Audit memory/rule file consistency: Regularly check that its own rule documents do not violate its own rules. If this is missed, the same pattern will recur when creating new material even after word replacement.
Multi-model routing: Do not loop with the same model; use a combination of different models.
Adjust Temperature appropriately: Ensure diversity in the 0.7-1.0 range.

✅ Summary

Word repetition in Agentic AI is not just a habit, but a systemic phenomenon created by a four-stage structure: training data bias → RLHF reward distortion → conservative decoding → Agentic loop self-reinforcement. And this phenomenon occurs regardless of language, be it English or Korean. “Delve” and “영역” are products of the exact same mechanism.

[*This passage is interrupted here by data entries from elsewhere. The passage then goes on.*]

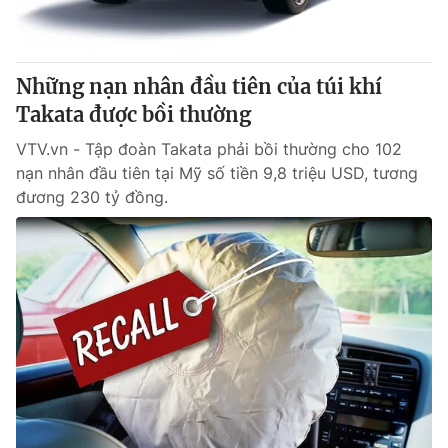
Thị trường 24h
Tấm lòng Việt
VTV4
Vươn mình bằng AI
Những nạn nhân đầu tiên của túi khí
Takata được bồi thường
VTV9
VTV8
VTV.vn - Tập đoàn Takata phải bồi thường cho 102
nạn nhân đầu tiên tại Mỹ số tiền 9,8 triệu USD, tương
Liên hệ tòa soạn
English
đương 230 tỷ đồng.
THỜI BÁO VTV
Theo dõi báo trên
Cơ quan chủ quản:
Đài Truyền hình Việt Nam
Cơ quan báo chí:
Thời báo VTV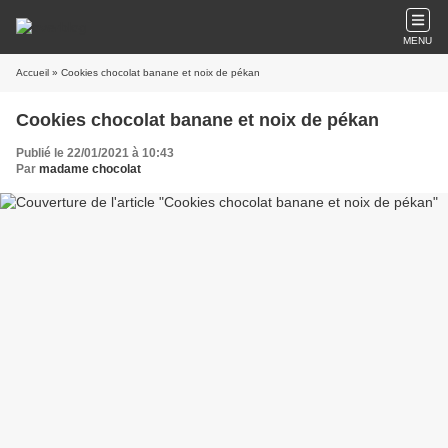
MENU
Accueil
» Cookies chocolat banane et noix de pékan
Cookies chocolat banane et noix de pékan
Publié le 22/01/2021 à 10:43
Par
madame chocolat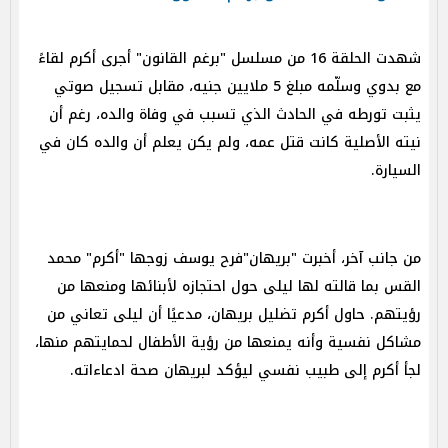
شهدت الحلقة 16 من مسلسل "برغم القانون" أجرى أكرم لقاءً
مع بدوي وسلّمه مبلغ 5 ملايين جنيه، مقابل تسجيل صوتي
يثبت تورطه في الحادث الذي تسبب في وفاة والده، رغم أن
نيته الأصلية كانت قتل عمه، ولم يكن يعلم أن والده كان في
السيارة.
من جانب آخر، أخبرت "بريهان"فرح يوسف زوجها "أكرم" محمد
القس بما قالته لها ليلى حول احتجازه لأبنائها ومنعها من
رؤيتهم. حاول أكرم تضليل بريهان، مدعيًا أن ليلى تعاني من
مشاكل نفسية وأنه يمنعها من رؤية الأطفال لحمايتهم منها،
لجأ أكرم إلى طبيب نفسي ليؤكد لبريهان صحة ادعاءاته.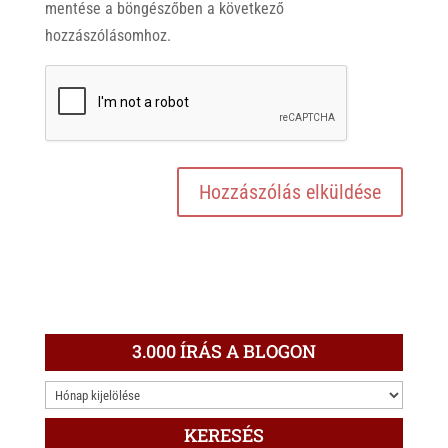
mentése a böngészőben a következő
hozzászólásomhoz.
3.000 ÍRÁS A BLOGON
3.000
ÍRÁS
KERESÉS
A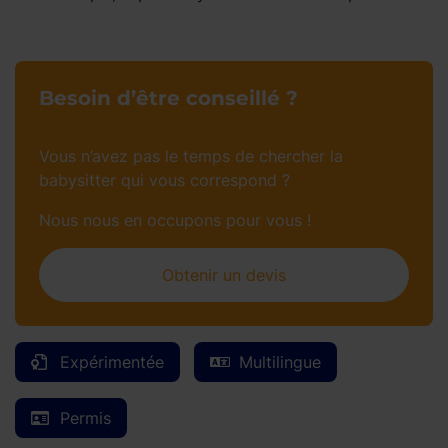
Besoin d’être conseillé ?
Vous n’avez pas le temps de chercher la
babysitter qui vous correspond ?
Nous nous en occupons pour vous !
Obtenir un devis
Expérimentée
Multilingue
Permis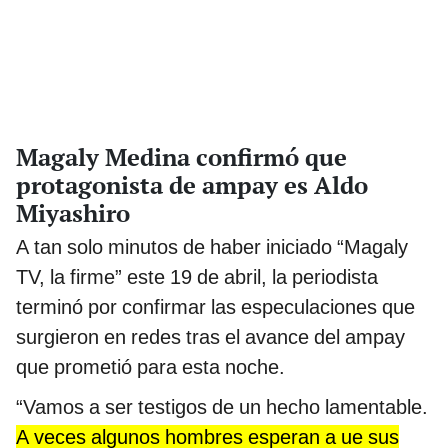
Magaly Medina confirmó que
protagonista de ampay es Aldo
Miyashiro
A tan solo minutos de haber iniciado “Magaly
TV, la firme” este 19 de abril, la periodista
terminó por confirmar las especulaciones que
surgieron en redes tras el avance del ampay
que prometió para esta noche.
“Vamos a ser testigos de un hecho lamentable.
A veces algunos hombres esperan a ue sus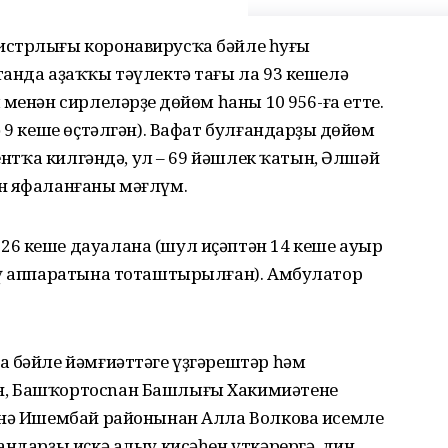
стрлығы коронавирусҡа бәйле һуңғы
анда аҙаҡҡы тәүлектә тағы ла 93 кешелә
менән сирлеләрҙең дөйөм һаны 10 956-ға етте.
 9 кеше өҫтәлгән). Вафат булғандарҙың дөйөм
иентҡа килгәндә, ул – 69 йәшлек ҡатын, Әлшәй
н яфаланғаны мәғлүм.
6 кеше дауалана (шул иҫәптән 14 кеше ауыр
еү аппаратына тоташтырылған). Амбулатор
а бәйле йәмғиәттәге үҙгәрештәр һәм
, Башҡортосnан Башлығы Хакимиәтенең
енә Ишембай районынан Алла Волкова исемле
андарҙы иҫкә алыу кисәһен үткәрергә, дин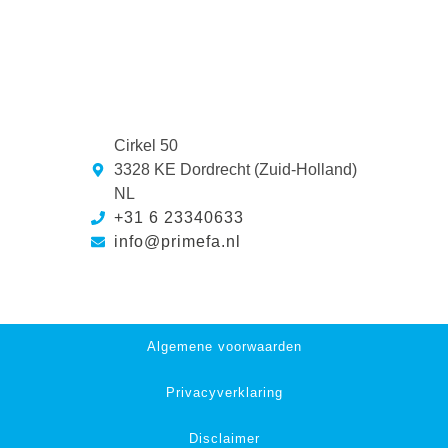
Cirkel 50
3328 KE Dordrecht (Zuid-Holland)
NL
+31 6 23340633
info@primefa.nl
Algemene voorwaarden
Privacyverklaring
Disclaimer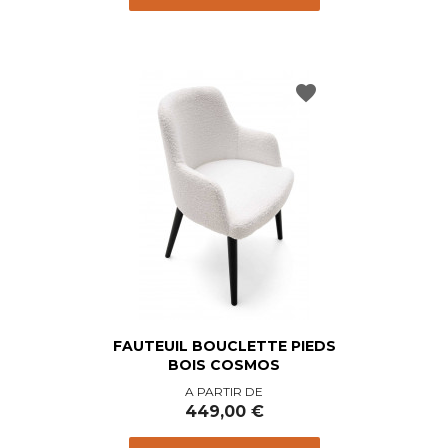
favorite
FAUTEUIL BOUCLETTE PIEDS
BOIS COSMOS
Prix
A PARTIR DE
449,00 €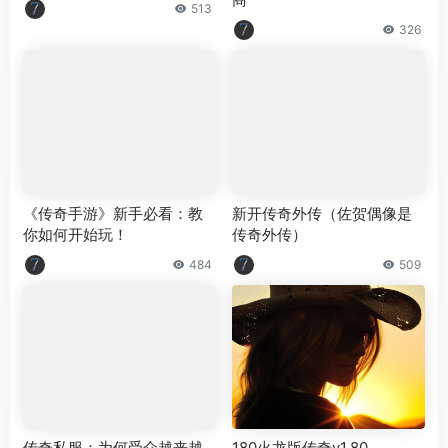
513
326
《传奇手游》新手必看：教
新开传奇外传（佐贺偶像是
你如何开始玩！
传奇外传）
484
509
传奇私服：为何受众越来越
180火龙版传奇v1.80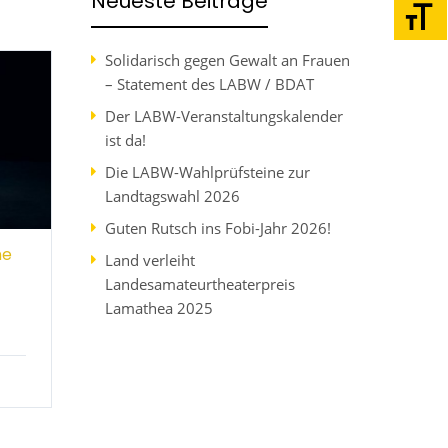
Neueste Beiträge
Schri
Solidarisch gegen Gewalt an Frauen
– Statement des LABW / BDAT
Der LABW-Veranstaltungskalender
ist da!
Die LABW-Wahlprüfsteine zur
Landtagswahl 2026
Guten Rutsch ins Fobi-Jahr 2026!
ne
Land verleiht
Landesamateurtheaterpreis
Lamathea 2025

Especially in environments with memory, system prompts, and skill definitions, a meta-loop that persists across sessions is formed. This means it’s not simply a matter of “not using it next time,” but a structural problem requiring a comprehensive consistency audit of the entire system.

Next time Claude or GPT overuses “delve,” “intricate,” “tapestry,” or “영역” in Korean, consider this: it’s not the model’s preference, but an echo created by a vast learning-feedback-memory loop system. And the first step to breaking that echo is recognizing the pattern, and the second is checking that even its own rule documents do not violate that pattern.